Problem:
Copy out exactly the lines below that run from the one holding "with RAMM is" to the one holding "for travel and insurance", keeping both of those lines and no others.
───── Exercise material ─────
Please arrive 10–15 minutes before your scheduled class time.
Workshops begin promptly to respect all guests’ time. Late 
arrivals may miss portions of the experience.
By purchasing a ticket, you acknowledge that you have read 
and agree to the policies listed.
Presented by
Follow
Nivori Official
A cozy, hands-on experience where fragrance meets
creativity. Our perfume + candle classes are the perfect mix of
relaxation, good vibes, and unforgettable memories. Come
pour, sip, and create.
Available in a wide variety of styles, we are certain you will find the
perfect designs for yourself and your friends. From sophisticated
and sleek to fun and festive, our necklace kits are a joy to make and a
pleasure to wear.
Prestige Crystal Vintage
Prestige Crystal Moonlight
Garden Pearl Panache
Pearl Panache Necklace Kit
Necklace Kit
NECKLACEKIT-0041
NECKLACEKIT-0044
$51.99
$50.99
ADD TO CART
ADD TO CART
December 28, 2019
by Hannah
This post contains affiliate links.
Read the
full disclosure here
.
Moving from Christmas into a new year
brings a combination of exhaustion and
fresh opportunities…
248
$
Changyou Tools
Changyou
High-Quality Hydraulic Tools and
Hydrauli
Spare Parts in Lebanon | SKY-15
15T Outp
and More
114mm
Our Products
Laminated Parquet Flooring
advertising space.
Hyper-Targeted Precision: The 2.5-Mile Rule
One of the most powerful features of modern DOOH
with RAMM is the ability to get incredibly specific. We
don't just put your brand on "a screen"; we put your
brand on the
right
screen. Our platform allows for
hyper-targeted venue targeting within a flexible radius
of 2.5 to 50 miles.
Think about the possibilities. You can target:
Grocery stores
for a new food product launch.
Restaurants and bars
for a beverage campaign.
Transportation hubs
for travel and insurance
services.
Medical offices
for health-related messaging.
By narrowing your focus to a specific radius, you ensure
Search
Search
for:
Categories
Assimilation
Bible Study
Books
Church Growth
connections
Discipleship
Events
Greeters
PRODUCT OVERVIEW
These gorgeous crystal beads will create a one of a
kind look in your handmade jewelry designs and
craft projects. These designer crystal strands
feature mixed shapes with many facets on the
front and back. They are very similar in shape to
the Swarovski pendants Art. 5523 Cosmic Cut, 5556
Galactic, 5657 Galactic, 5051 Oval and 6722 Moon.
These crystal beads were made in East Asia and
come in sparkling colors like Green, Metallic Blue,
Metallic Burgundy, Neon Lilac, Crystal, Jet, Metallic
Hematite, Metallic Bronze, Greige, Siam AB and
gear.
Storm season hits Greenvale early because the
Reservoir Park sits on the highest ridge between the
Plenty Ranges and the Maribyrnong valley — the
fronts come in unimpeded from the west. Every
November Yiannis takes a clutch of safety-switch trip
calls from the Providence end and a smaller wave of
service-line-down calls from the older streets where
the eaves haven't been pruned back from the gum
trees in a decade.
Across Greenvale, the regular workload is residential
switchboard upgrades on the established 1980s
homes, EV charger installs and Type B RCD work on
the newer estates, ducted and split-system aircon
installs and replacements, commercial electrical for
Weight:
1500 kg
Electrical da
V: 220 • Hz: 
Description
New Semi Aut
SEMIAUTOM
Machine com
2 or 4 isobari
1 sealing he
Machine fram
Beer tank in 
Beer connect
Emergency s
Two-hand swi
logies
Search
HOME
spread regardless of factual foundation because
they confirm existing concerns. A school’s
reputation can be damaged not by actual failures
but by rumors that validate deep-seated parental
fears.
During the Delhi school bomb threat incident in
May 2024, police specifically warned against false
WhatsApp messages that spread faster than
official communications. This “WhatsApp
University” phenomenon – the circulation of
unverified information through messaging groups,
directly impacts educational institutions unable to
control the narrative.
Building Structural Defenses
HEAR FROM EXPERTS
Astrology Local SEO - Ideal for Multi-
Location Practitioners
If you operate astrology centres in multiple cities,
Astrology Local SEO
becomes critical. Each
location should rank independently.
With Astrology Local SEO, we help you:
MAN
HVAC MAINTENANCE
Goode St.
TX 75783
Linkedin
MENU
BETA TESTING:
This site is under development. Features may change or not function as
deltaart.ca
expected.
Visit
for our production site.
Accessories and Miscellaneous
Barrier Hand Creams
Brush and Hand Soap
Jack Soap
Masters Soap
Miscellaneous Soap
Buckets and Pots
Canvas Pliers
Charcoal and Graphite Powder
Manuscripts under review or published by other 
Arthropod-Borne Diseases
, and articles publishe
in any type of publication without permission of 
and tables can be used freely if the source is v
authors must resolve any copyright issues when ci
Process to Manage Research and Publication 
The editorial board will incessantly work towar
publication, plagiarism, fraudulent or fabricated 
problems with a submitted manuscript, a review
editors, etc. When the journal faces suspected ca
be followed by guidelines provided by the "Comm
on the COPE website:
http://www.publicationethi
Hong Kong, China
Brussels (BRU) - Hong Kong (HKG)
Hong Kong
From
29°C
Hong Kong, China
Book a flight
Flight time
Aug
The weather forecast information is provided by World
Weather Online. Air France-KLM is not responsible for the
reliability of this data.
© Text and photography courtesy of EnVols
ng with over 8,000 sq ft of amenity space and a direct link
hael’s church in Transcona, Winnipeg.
─────
Response area:
with RAMM is the ability to get incredibly specific. We
don't just put your brand on "a screen"; we put your
brand on the
right
screen. Our platform allows for
hyper-targeted venue targeting within a flexible radius
of 2.5 to 50 miles.
Think about the possibilities. You can target:
Grocery stores
for a new food product launch.
Restaurants and bars
for a beverage campaign.
Transportation hubs
for travel and insurance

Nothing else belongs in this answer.